AutoMQ's innovative shared storage architecture requires low-cost object storage, and CubeFS supports S3-compatible interfaces. Its ObjectNode provides an S3-compatible object storage interface to operate files within CubeFS. Therefore, you can use open-source tools like S3Browser, S3Cmd, or the native Amazon S3 SDK to manage files in CubeFS. This makes CubeFS highly adaptable to AutoMQ. As a result, you can deploy an AutoMQ cluster to achieve a Kafka-compatible stream system that offers better cost efficiency, extreme elasticity, and single-digit millisecond latency.

This article will introduce how to deploy an AutoMQ cluster on CubeFS in your private data center.

Prerequisites

Prepare a CubeFS cluster

An available CubeFS environment. If you do not have a CubeFS environment yet, you can refer to the official documentation for dependency configuration [3] and setting up a basic CubeFS cluster [4].

The default installation package of CubeFS provides a series of command-line tools for managing the cluster in the build/bin directory. In this article, we will also use these command-line tools for some additional configurations.

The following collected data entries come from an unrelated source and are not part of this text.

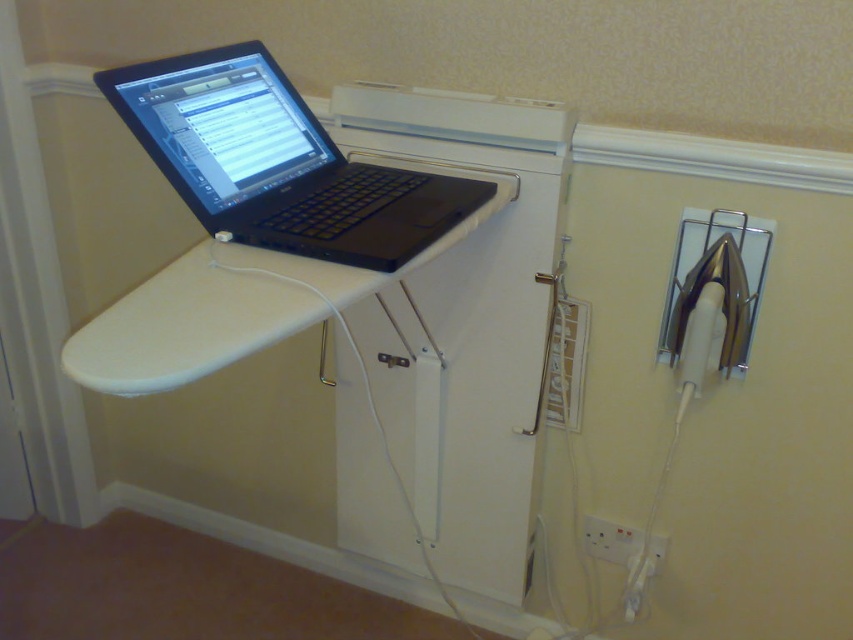 Question: Can you confirm if black matte laptop at upper left is smaller than white plastic electric outlet at lower center?

Choices:
 (A) no
 (B) yes

Answer: (A)

Question: Which point is closer to the camera?

Choices:
 (A) white plastic electric outlet at lower center
 (B) black matte laptop at upper left

Answer: (B)

Question: Which of the following is the farthest from the observer?

Choices:
 (A) white plastic electric outlet at lower center
 (B) black matte laptop at upper left

Answer: (A)

Question: Does black matte laptop at upper left lie in front of white plastic electric outlet at lower center?

Choices:
 (A) yes
 (B) no

Answer: (A)

Question: Can you confirm if black matte laptop at upper left is wider than white plastic electric outlet at lower center?

Choices:
 (A) no
 (B) yes

Answer: (B)

Question: Which object appears closest to the camera in this image?

Choices:
 (A) white plastic electric outlet at lower center
 (B) black matte laptop at upper left

Answer: (B) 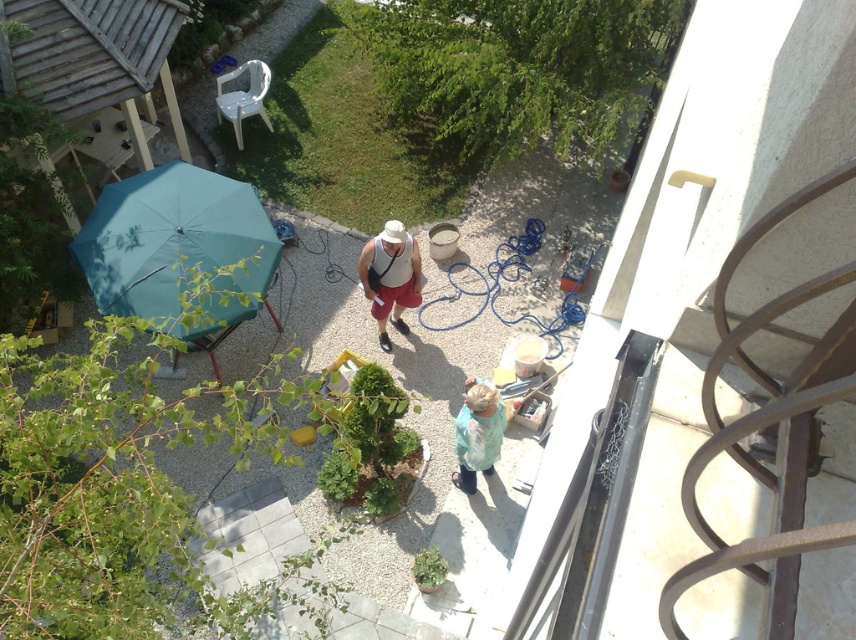 You are standing on the balcony and want to throw a small ball to a friend who is at the point marked by the coordinates point (215, 202). If the ball travels in a straight line, will it reach your friend without hitting the railing?

The point (215, 202) is 8.11 meters away from the viewer, so if the ball is thrown in a straight line, it should reach the friend at point (215, 202) without hitting the railing, assuming there are no obstacles in between.

Looking at this image, you are standing on the balcony and want to throw a small ball to someone standing at the point marked as point (210, 253). If the ball travels in a straight line, will it pass over the railing? Please explain your reasoning.

The point (210, 253) is 7.58 meters away from the viewer. Since the railing is part of the balcony structure where the viewer is standing, the ball thrown to that point would travel horizontally away from the balcony, not over the railing. The railing is along the edge of the balcony, so the ball would go past it towards the garden area below.

You are standing on the balcony and want to place a new potted plant. The teal fabric umbrella at left is located at point (176, 244). Where should you place the new potted plant so it is directly to the right of the teal fabric umbrella at left?

Place the new potted plant at point (176, 244) plus 0.05 in the x direction. Since the teal fabric umbrella at left is at point (176, 244), adding 0.05 to the x coordinate would place it directly to the right. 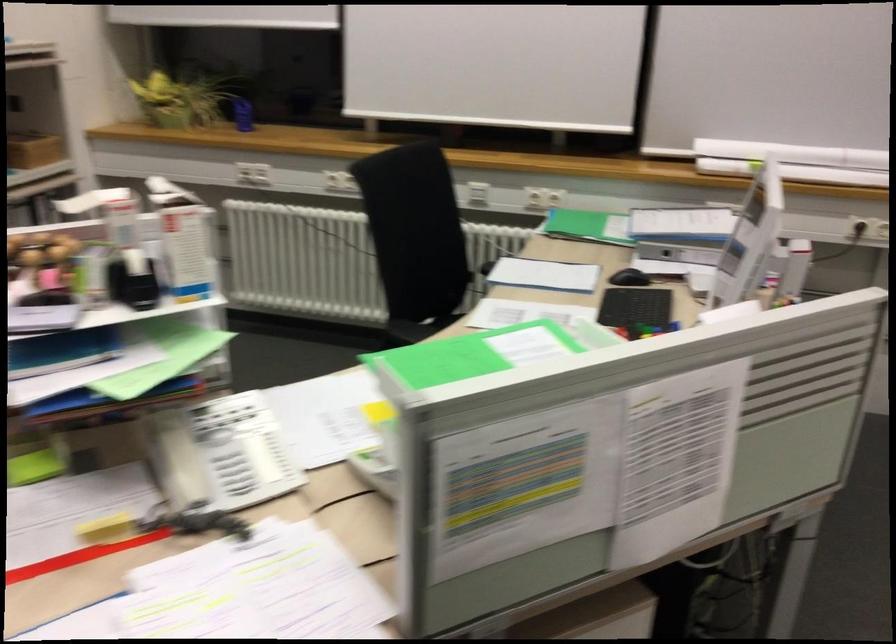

Check the cluster status using CubeFS command-line tools to verify if the setup is successful:


# 执行命令
./build/bin/cfs-cli cluster info

# 结果输出
[Cluster]
  Cluster name       : cfs_dev
  Master leader      : 172.16.1.101:17010
  Master-1           : 172.16.1.101:17010
  Master-2           : 172.16.1.102:17010
  Master-3           : 172.16.1.103:17010
  Auto allocate      : Enabled
  MetaNode count (active/total)    : 4/4
  MetaNode used                    : 0 GB
  MetaNode available               : 21 GB
  MetaNode total                   : 21 GB
  DataNode count (active/total)    : 4/4
  DataNode used                    : 44 GB
  DataNode available               : 191 GB
  DataNode total                   : 235 GB
  Volume count       : 2
...

Note: The IP and port of the master node in the CubeFS cluster will be used in the subsequent Object Gateway configuration.

Enable Object Gateway

To enable CubeFS to support object storage protocols, you need to activate the Object Gateway. The role of the Object Gateway is to provide an S3-compatible object storage interface. This allows CubeFS to support both the traditional POSIX file system interface and an S3-compatible object storage interface. By doing so, CubeFS can leverage the advantages of these two common types of interfaces, providing users with a more flexible data storage and access solution. Specifically, once the Object Gateway is enabled, users can use the native Amazon S3 SDK to operate files stored in CubeFS, thus enjoying the convenience of object storage.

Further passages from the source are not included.